Research Interests

Chemical probes offer a valuable way to directly interrogate the function and disease-relevance of proteins and they can also serve as valuable leads for new therapies, yet most proteins in the human proteome lack small-molecule tools to study their function. The Parker lab aims to develop various chemical probes and integrate them with powerful proteomic methods, to interrogate the function and contributions of proteins that have pathophysiological roles in human disease but currently lack useful chemical probes.


Chemical biology approaches to study molecular transport

Low molecular weight molecules (e.g. amino acids, sugars, lipids, metals, nucleotides, etc) play essential roles in cellular signaling, metabolism and communication. Disease is often associated with the dysregulation of these molecules, thus new strategies to study and control their regulation could prove valuable for therapeutic intervention. Transporters can be considered molecular gates of the cell, allowing these molecules to traverse through cellular barriers (i.e. membranes), thus serving as crucial points of control for various processes. However, despite their critical functions and therapeutic promise, many transporters, such as the solute carrier (SLC) super family, remain largely underexplored. Using powerful chemical proteomic platforms from our lab, we are developing chemical probes to explore SLC-mediated transport and function in the context of basic cellular biology and disease pathways .


Cellular "Fingerprinting"

The transition of cells from one state to another state, for example, the acquisition of oncogenic mutations or cellular activation (e.g. activation of T-cells), is associated with alterations of protein expression, protein location, protein- and metabolite-interactions (PPIs and PMIs), and post-translational modifications (PTMs). These changes can affect protein structure and function, as well as accessibility by small molecules. We are developing strategies to create global "fingerprints" of these alterations, particularly those resultant from non-expression based changes, and furthermore, to deconvolute consequences on protein pharmacological tractability. 

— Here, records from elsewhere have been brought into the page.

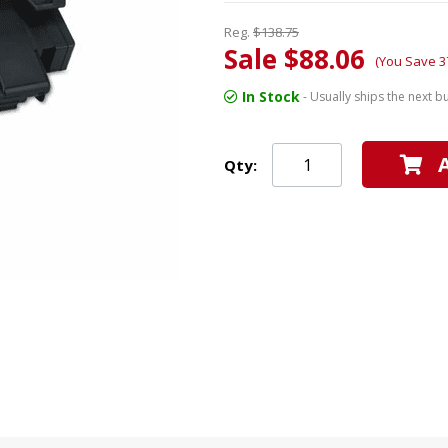
Reg.
$138.75
Sale $88.06
(You Save 3
In Stock
- Usually ships the next b
Qty: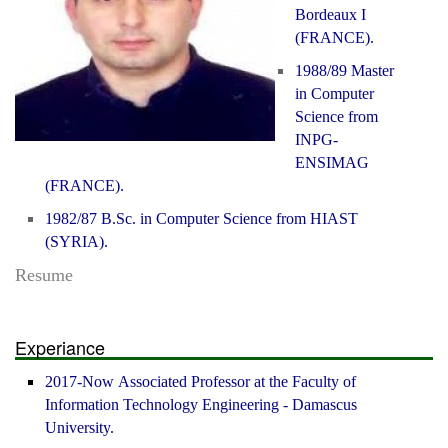
Bordeaux I
(FRANCE).
1988/89 Master
in Computer
Science from
INPG-
ENSIMAG
(FRANCE).
1982/87 B.Sc. in Computer Science from HIAST
(SYRIA).
Resume
Experiance
2017-Now Associated Professor at the Faculty of
Information Technology Engineering - Damascus
University.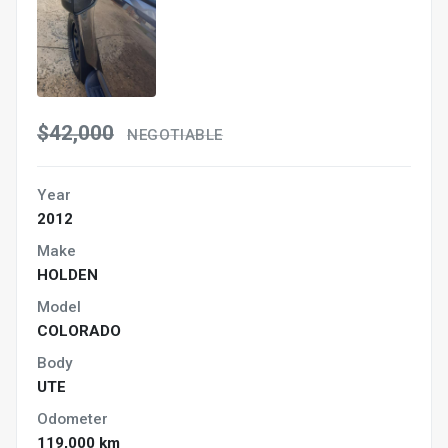
$42,000
NEGOTIABLE
Year
2012
Make
HOLDEN
Model
COLORADO
Body
UTE
Odometer
119,000 km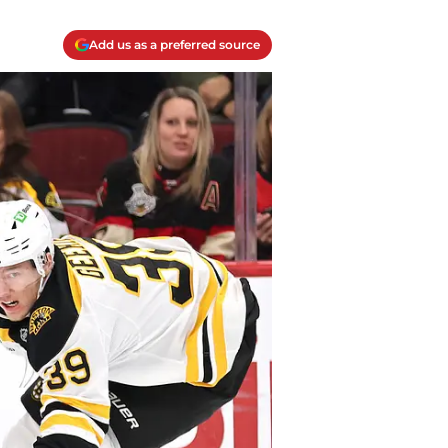
Add us as a preferred source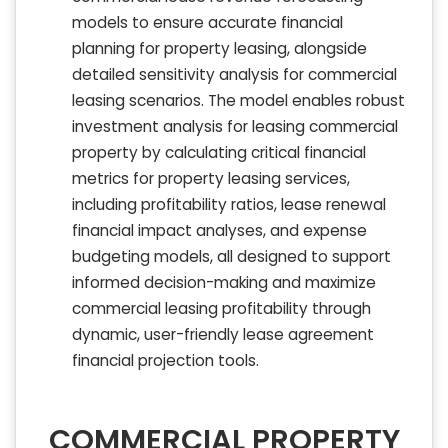
models to ensure accurate financial
planning for property leasing, alongside
detailed sensitivity analysis for commercial
leasing scenarios. The model enables robust
investment analysis for leasing commercial
property by calculating critical financial
metrics for property leasing services,
including profitability ratios, lease renewal
financial impact analyses, and expense
budgeting models, all designed to support
informed decision-making and maximize
commercial leasing profitability through
dynamic, user-friendly lease agreement
financial projection tools.
COMMERCIAL PROPERTY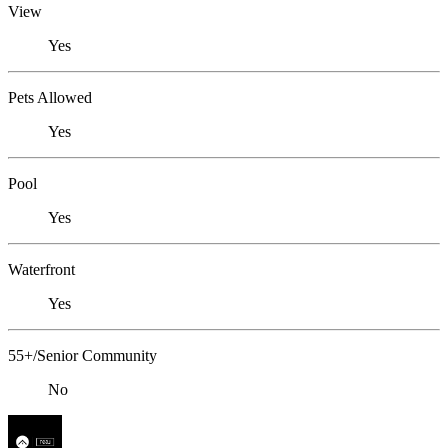
View
Yes
Pets Allowed
Yes
Pool
Yes
Waterfront
Yes
55+/Senior Community
No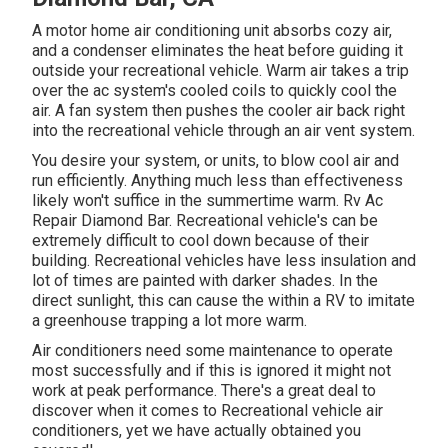
A motor home air conditioning unit absorbs cozy air,
and a condenser eliminates the heat before guiding it
outside your recreational vehicle. Warm air takes a trip
over the ac system's cooled coils to quickly cool the
air. A fan system then pushes the cooler air back right
into the recreational vehicle through an air vent system.
You desire your system, or units, to blow cool air and
run efficiently. Anything much less than effectiveness
likely won't suffice in the summertime warm. Rv Ac
Repair Diamond Bar. Recreational vehicle's can be
extremely difficult to cool down because of their
building. Recreational vehicles have less insulation and
lot of times are painted with darker shades. In the
direct sunlight, this can cause the within a RV to imitate
a greenhouse trapping a lot more warm.
Air conditioners need some maintenance to operate
most successfully and if this is ignored it might not
work at peak performance. There's a great deal to
discover when it comes to Recreational vehicle air
conditioners, yet we have actually obtained you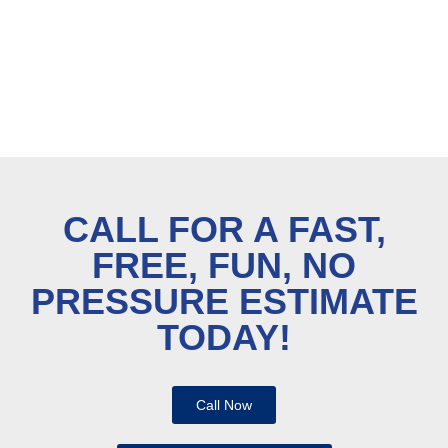
CALL FOR A FAST,
FREE, FUN, NO
PRESSURE ESTIMATE
TODAY!
Call Now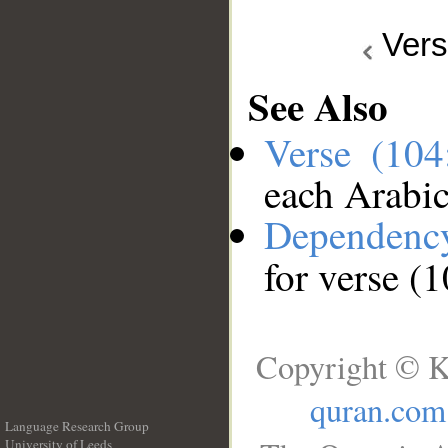
Ver
See Also
Verse (10
each Arabi
Dependenc
for verse (
Copyright © K
quran.com
Language Research Group
University of Leeds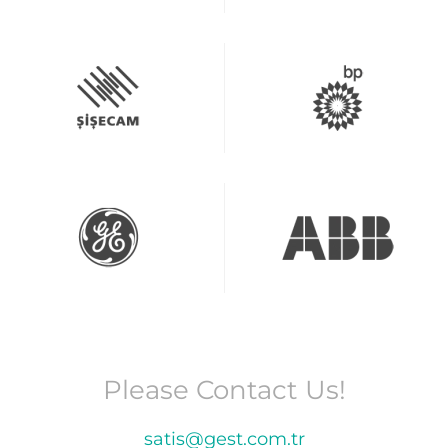
Please Contact Us!
satis@gest.com.tr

Bifunctional small molecules to alter protein function

Most chemical probes directly inhibit, and sometimes enhance, protein activity. We are leveraging our chemical proteomic platforms to develop bifunctional molecules to redirect protein activity or endow them with new function in order to investigate various biological processes.

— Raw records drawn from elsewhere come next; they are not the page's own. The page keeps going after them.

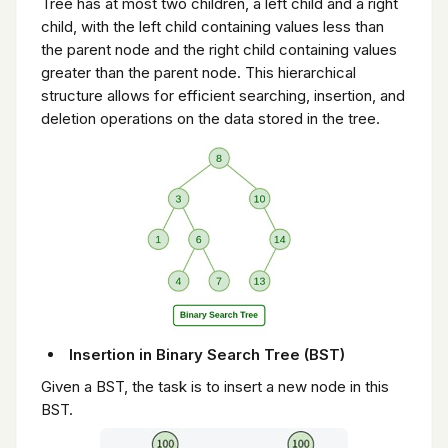
Tree has at most two children, a left child and a right
child, with the left child containing values less than
the parent node and the right child containing values
greater than the parent node. This hierarchical
structure allows for efficient searching, insertion, and
deletion operations on the data stored in the tree.
Insertion in Binary Search Tree (BST)
Given a BST, the task is to insert a new node in this
BST.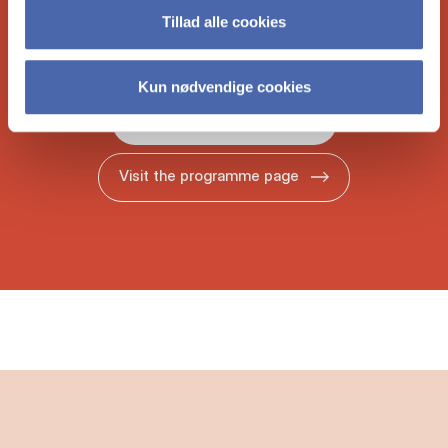
bro­chure to learn more about what the
Tillad alle cookies
Copen­ha­gen MBA could do for your ca­reer.
Kun nødvendige cookies
Download our brochure
Visit the programme page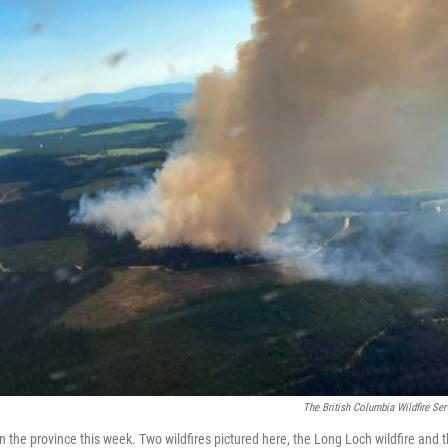
The British Columbia Wildfire Ser
in the province this week. Two wildfires pictured here, the Long Loch wildfire and 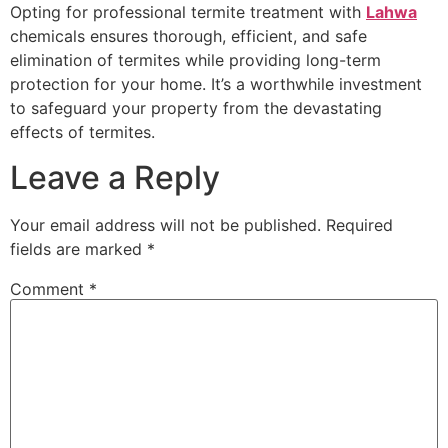
Opting for professional termite treatment with
Lahwa
chemicals ensures thorough, efficient, and safe
elimination of termites while providing long-term
protection for your home. It’s a worthwhile investment
to safeguard your property from the devastating
effects of termites.
Leave a Reply
Your email address will not be published.
Required
fields are marked
*
Comment
*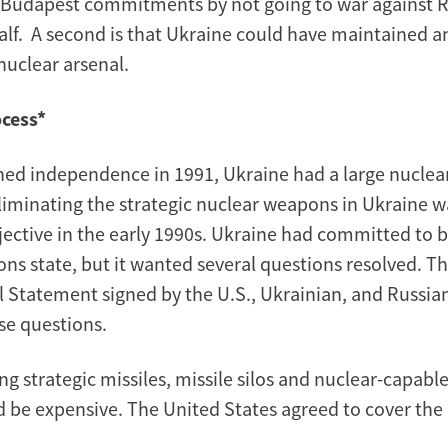
r Budapest commitments by not going to war against R
alf. A second is that Ukraine could have maintained a
uclear arsenal.
ocess*
ned independence in 1991, Ukraine had a large nuclea
 Eliminating the strategic nuclear weapons in Ukraine 
bjective in the early 1990s. Ukraine had committed to 
ns state, but it wanted several questions resolved. T
al Statement signed by the U.S., Ukrainian, and Russia
e questions.
ing strategic missiles, missile silos and nuclear-capab
 be expensive. The United States agreed to cover the 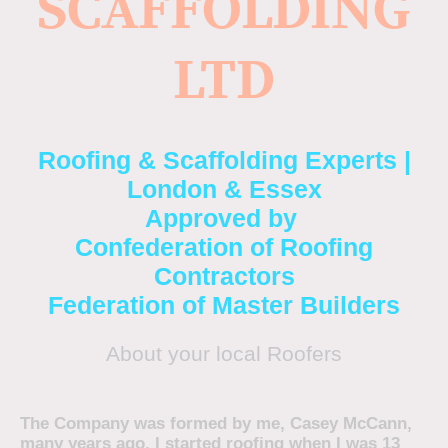
SCAFFOLDING
LTD
Roofing & Scaffolding Experts |
London & Essex
Approved by
Confederation of Roofing
Contractors
Federation of Master Builders
About your local Roofers
The Company was formed by me, Casey McCann,
many years ago. I started roofing when I was 13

Illuminating interactions of bioactive small molecules

The identification of new pharmacologically actionable targets remains a top priority for academia and pharma/biotech alike. The phenotypic screening of small molecule libraries represents a powerful approach to discover small molecules capable of producing a desirable phenotype in a target-agnostic fashion. However, a bottleneck of characterizing hits is the identification of the molecular target(s). The Parker Lab integrates chemical proteomics with phenotypic discovery to expedite the target-compound discovery process. We also extend this approach to other bioactive small molecules, such as metabolites, to understand their influence on protein function.